September 21, 2011 @ 7:32 pm | Filed under: Social Media
I’ll skip the rant about the obnoxious new FB profile overhaul and cut straight to the privacy info, since that’s important:
1) Be aware that your Facebook posting default is no longer really a default. If your default setting lo these many months has been “Friends” (meaning only FB friends will see your status updates) but you occasionally post an update to a different audience, like Public or Friends of Friends, well, now whatever you’ve changed it to for that one post is the new default.
See this official Facebook post for more on that. Key sentence: “When you change the audience, it remains selected for future posts until you change it again.”
2) OK, the new ticker thing is driving people nuts, and there are browser extensions to get rid of it if you wish. Here’s one for Chrome.
But even if you get rid of it—or maybe you love the thing and want to keep it!—there’s something important to know about what people see in that ticker.
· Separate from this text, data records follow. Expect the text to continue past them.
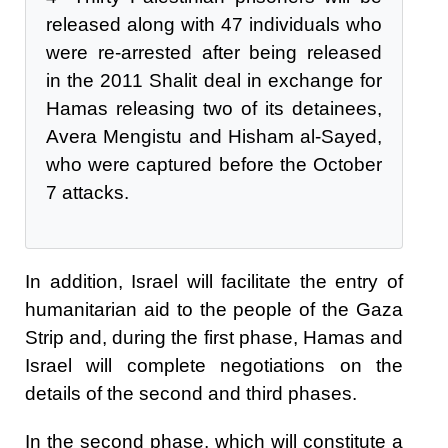
released along with 47 individuals who
were re-arrested after being released
in the 2011 Shalit deal in exchange for
Hamas releasing two of its detainees,
Avera Mengistu and Hisham al-Sayed,
who were captured before the October
7 attacks.
In addition, Israel will facilitate the entry of
humanitarian aid to the people of the Gaza
Strip and, during the first phase, Hamas and
Israel will complete negotiations on the
details of the second and third phases.
In the second phase, which will constitute a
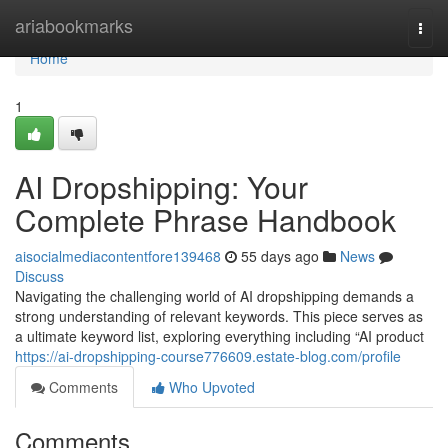
Home
ariabookmarks
Togg
navi
Home
1
AI Dropshipping: Your
Complete Phrase Handbook
aisocialmediacontentfore139468
55 days ago
News
Discuss
Navigating the challenging world of AI dropshipping demands a
strong understanding of relevant keywords. This piece serves as
a ultimate keyword list, exploring everything including “AI product
https://ai-dropshipping-course776609.estate-blog.com/profile
Comments
Who Upvoted
Comments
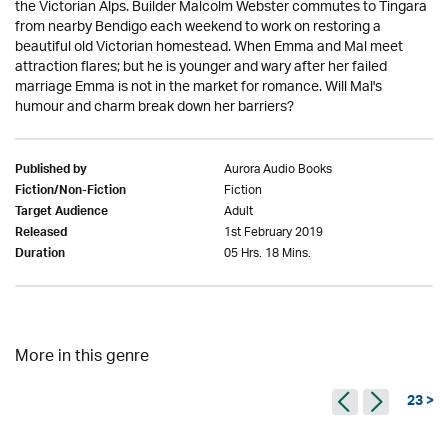
the Victorian Alps. Builder Malcolm Webster commutes to Tingara
from nearby Bendigo each weekend to work on restoring a
beautiful old Victorian homestead. When Emma and Mal meet
attraction flares; but he is younger and wary after her failed
marriage Emma is not in the market for romance. Will Mal's
humour and charm break down her barriers?
Aurora Audio Books
Published by
Fiction
Fiction/Non-Fiction
Adult
Target Audience
1st February 2019
Released
05 Hrs. 18 Mins.
Duration
More in this genre
23 >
The privacy setting for each ticker item (post AND comments) is determined by the original poster. Which makes sense.
But say you leave a comment on your friend Jack’s latest update. If Jack chose the “Friends of Friends” settings for that update, and I’m your friend, I will see your comment in my ticker. I can hover over your comment and see Jack’s original post, and all the other comments people made on that post, whether they’re my friends or not.
Fine, it’s Jack’s post, he gets to decide who sees it. But you should know that if you comment on that post, all Jack’s friends (and he has a LOT) and all their friends can see your comment.
Thing is, this is actually nothing new. That was always the case with people who share with “friends of friends.” But before, in order to see your comment, I’d have to have noticed on your wall that you’d commented on this guy Jack’s post, and to see it I’d have to click through to Jack’s page. Which I wasn’t doing, because if I wanted to read Jack’s Facebook page I’d just plain friend him.
The difference now is that the ticker puts your comment (and by extension, the whole spicy discussion on Jack’s page!) right in front of all your FB friends in an eyecatching manner.
So if you’re commenting, be aware that other people might be looking.
3) How to know who is seeing your comments on other people’s posts:
In your ticker, hover over the comment and you’ll see the whole post & all its comments. Look for the blue “Like Comment Share” line and hover over the gray gear icon or people’s heads icon. A popup will show you who can see this post and all its comments, including yours. Now you know. Knowing is good, I always think.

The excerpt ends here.